Plan: | Tolweg 4 Heemskerk |
---|---|
Status: | vastgesteld |
Plantype: | bestemmingsplan |
IMRO-idn: | NL.IMRO.0396.BPtolweg42012-VA01 |
Wettelijke kader
De bescherming van bijzondere soorten is opgenomen in de Flora- en faunawet. Deze wet omvat ook de bescherming van Habitatrichtlijnsoorten buiten de aangewezen speciale beschermingszones welke zijn vermeld in bijlage IV. Deze bescherming geldt overal in Nederland, ook in de beschermde gebieden.
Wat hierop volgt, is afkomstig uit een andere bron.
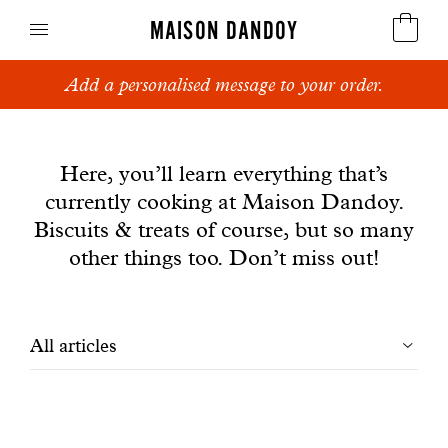
MAISON DANDOY
Add a personalised message to your order.
Speculoos
News
Biscuits
Here, you’ll learn everything that’s
currently cooking at Maison Dandoy.
Breads
Biscuits & treats of course, but so many
Cakes
other things too. Don’t miss out!
Confectionery
Filtrer
All articles
Waffles
les
Corporate gifts
articles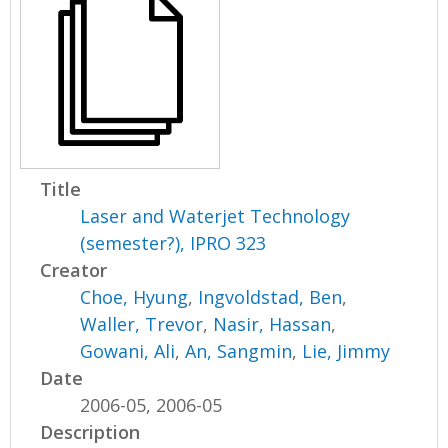
Title
Laser and Waterjet Technology
(semester?), IPRO 323
Creator
Choe, Hyung
,
Ingvoldstad, Ben
,
Waller, Trevor
,
Nasir, Hassan
,
Gowani, Ali
,
An, Sangmin
,
Lie, Jimmy
Date
2006-05, 2006-05
Description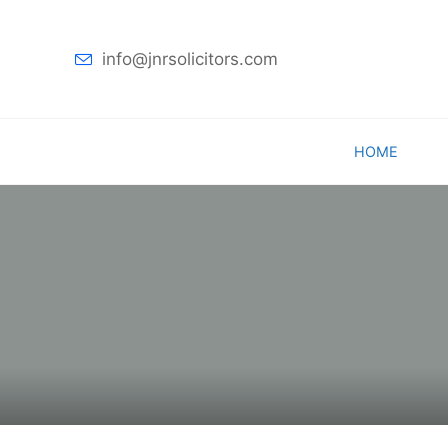
info@jnrsolicitors.com
Skip
HOME
to
content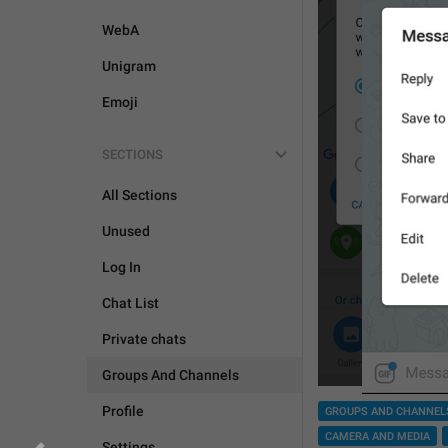
WebA
Unigram
Emoji
SECTIONS
All Sections
Unused
Log In
Chat List
Private chats
Groups And Channels
Profile
GROUPS AND CHANNEL
CAMERA AND MEDIA
Settings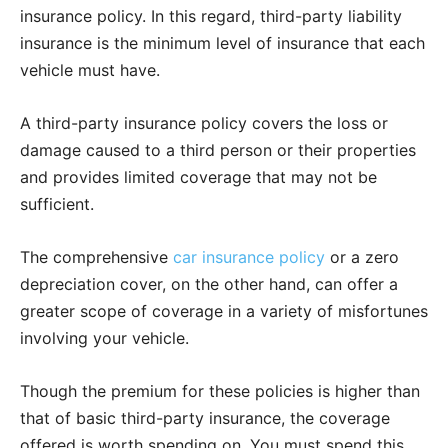
insurance policy. In this regard, third-party liability
insurance is the minimum level of insurance that each
vehicle must have.
A third-party insurance policy covers the loss or
damage caused to a third person or their properties
and provides limited coverage that may not be
sufficient.
The comprehensive
car insurance policy
or a zero
depreciation cover, on the other hand, can offer a
greater scope of coverage in a variety of misfortunes
involving your vehicle.
Though the premium for these policies is higher than
that of basic third-party insurance, the coverage
offered is worth spending on. You must spend this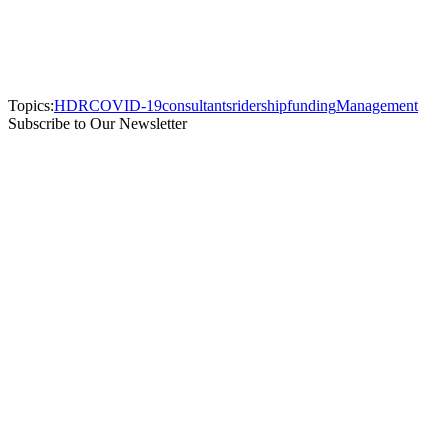
Topics:
HDR
COVID-19
consultants
ridership
funding
Management
Subscribe to Our Newsletter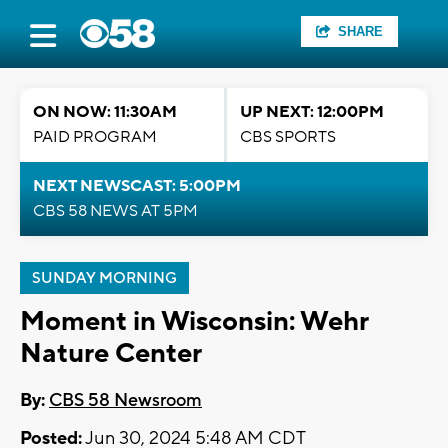
SHARE
ON NOW: 11:30AM
UP NEXT: 12:00PM
PAID PROGRAM
CBS SPORTS
NEXT NEWSCAST: 5:00PM
CBS 58 NEWS AT 5PM
SUNDAY MORNING
Moment in Wisconsin: Wehr
Nature Center
By:
CBS 58 Newsroom
Posted:
Jun 30, 2024 5:48 AM CDT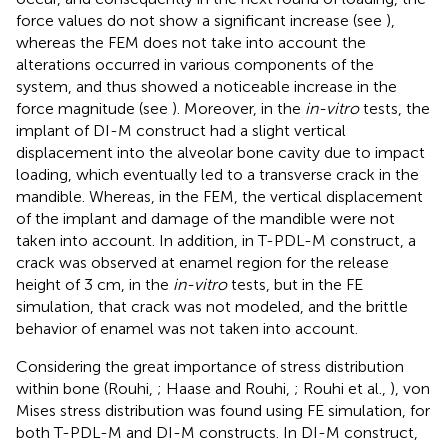
force values do not show a significant increase (see
),
whereas the FEM does not take into account the
alterations occurred in various components of the
system, and thus showed a noticeable increase in the
force magnitude (see
). Moreover, in the
in-vitro
tests, the
implant of DI-M construct had a slight vertical
displacement into the alveolar bone cavity due to impact
loading, which eventually led to a transverse crack in the
mandible. Whereas, in the FEM, the vertical displacement
of the implant and damage of the mandible were not
taken into account. In addition, in T-PDL-M construct, a
crack was observed at enamel region for the release
height of 3 cm, in the
in-vitro
tests, but in the FE
simulation, that crack was not modeled, and the brittle
behavior of enamel was not taken into account.
Considering the great importance of stress distribution
within bone (Rouhi,
; Haase and Rouhi,
; Rouhi et al.,
), von
Mises stress distribution was found using FE simulation, for
both T-PDL-M and DI-M constructs. In DI-M construct,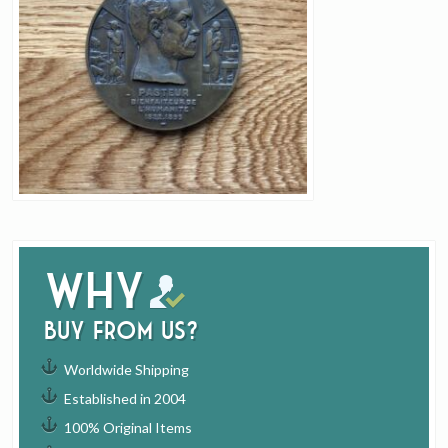
Why
buy from us?
Worldwide Shipping
Established in 2004
100% Original Items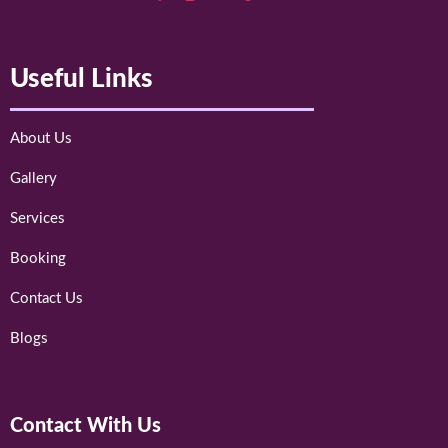
Useful Links
About Us
Gallery
Services
Booking
Contact Us
Blogs
Contact With Us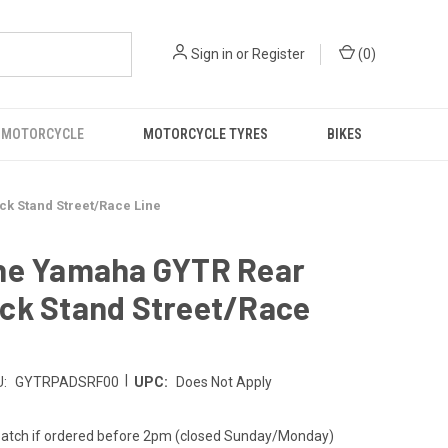
Sign in
or
Register
(
0
)
 MOTORCYCLE
MOTORCYCLE TYRES
BIKES
 Stand Street/Race Line
ne Yamaha GYTR Rear
ck Stand Street/Race
|
:
GYTRPADSRF00
UPC:
Does Not Apply
atch if ordered before 2pm (closed Sunday/Monday)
De soortbescherming kent geen externe werking. Projecten worden getoetst aan de directe invloed op beschermde waarden binnen de grenzen van het projectgebied.
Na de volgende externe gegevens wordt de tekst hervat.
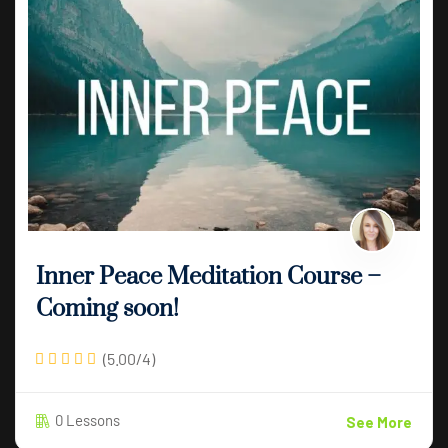
Inner Peace Meditation Course –
Coming soon!
(5.00/4)
0 Lessons
See More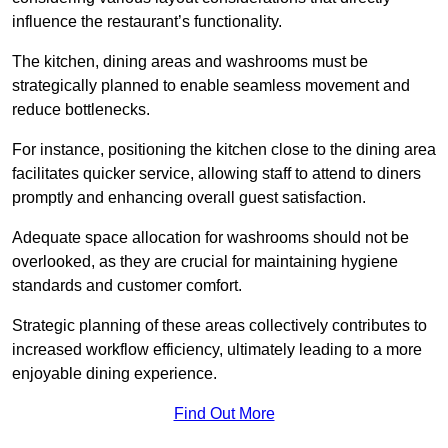
influence the restaurant’s functionality.
The kitchen, dining areas and washrooms must be
strategically planned to enable seamless movement and
reduce bottlenecks.
For instance, positioning the kitchen close to the dining area
facilitates quicker service, allowing staff to attend to diners
promptly and enhancing overall guest satisfaction.
Adequate space allocation for washrooms should not be
overlooked, as they are crucial for maintaining hygiene
standards and customer comfort.
Strategic planning of these areas collectively contributes to
increased workflow efficiency, ultimately leading to a more
enjoyable dining experience.
Find Out More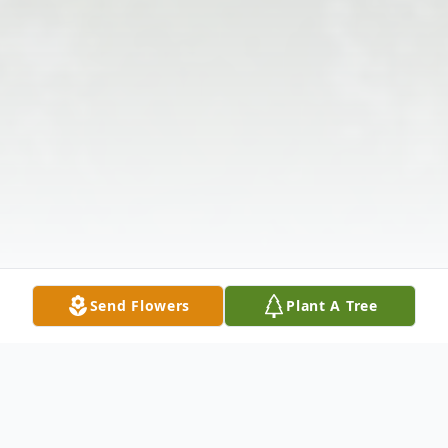
Send Flowers
Plant A Tree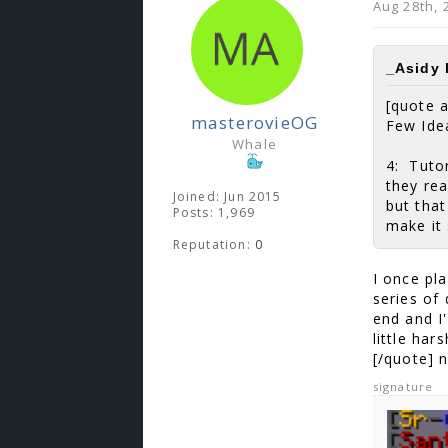
Aug 28th, 
_Asidy 
[quote 
masterovieOG
Few Ide
Whale
4: Tutor
they rea
Joined: Jun 2015
but that
Posts: 1,969
make it 
Reputation:
0
I once pl
series of
end and I
little har
[/quote] n
signature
In het kader van de Flora- en faunawet wordt een groot scala aan dier- en plantensoorten beschermd. Volgens de Flora- en faunawet mogen beschermde dier- en plantensoorten niet worden verwond, gevangen, opzettelijk worden verontrust of gedood. Voortplantingsplaatsen of vaste rust- en verblijfplaatsen (bijvoorbeeld van uilen, roofvogels, vleermuizen) mogen niet worden beschadigd, vernield of verstoord. Beschermde planten mogen op geen enkele wijze van hun groeiplaatsen worden verwijderd of vernield. Alle beschermde Nederlandse soorten zijn opgenomen in 3 tabellen. Soorten uit tabel 1, zijn licht beschermd, soorten uit tabel 3 zijn strikt beschermd.
Sinds 23 februari 2005 is het Vrijstellingbesluit bij artikel 75 Flora- en faunawet van kracht. Voor de algemene soorten van tabel 1 geldt sindsdien een vrijstelling voor artikelen 8 t/m 12 van de Flora- en faunawet. Aan deze vrijstelling zijn geen aanvullende eisen gesteld, mits de zorgplicht in acht wordt genomen. Bij verstoring of negatieve effecten op flora en fauna die op tabel 2 of 3 staan vermeld is een ontheffingsprocedure noodzakelijk. Daarnaast is afhankelijk van de soort en beschermingsregime aanvullende maatregelen noodzakelijk.
Situatie plangebied
In het kader van de beoogde ontwikkeling is een natuurtoets uitgevoerd. De resultaten van dit onderzoek zijn beschreven in het rapport 'Natuurtoets, postzegelbestemmingsplan Tolweg 4 te Heemskerk', 'Oranjewoud, 27 juli 2012' (zie bijlage 6). In deze paragraaf is een samenvatting van het onderzoek opgenomen.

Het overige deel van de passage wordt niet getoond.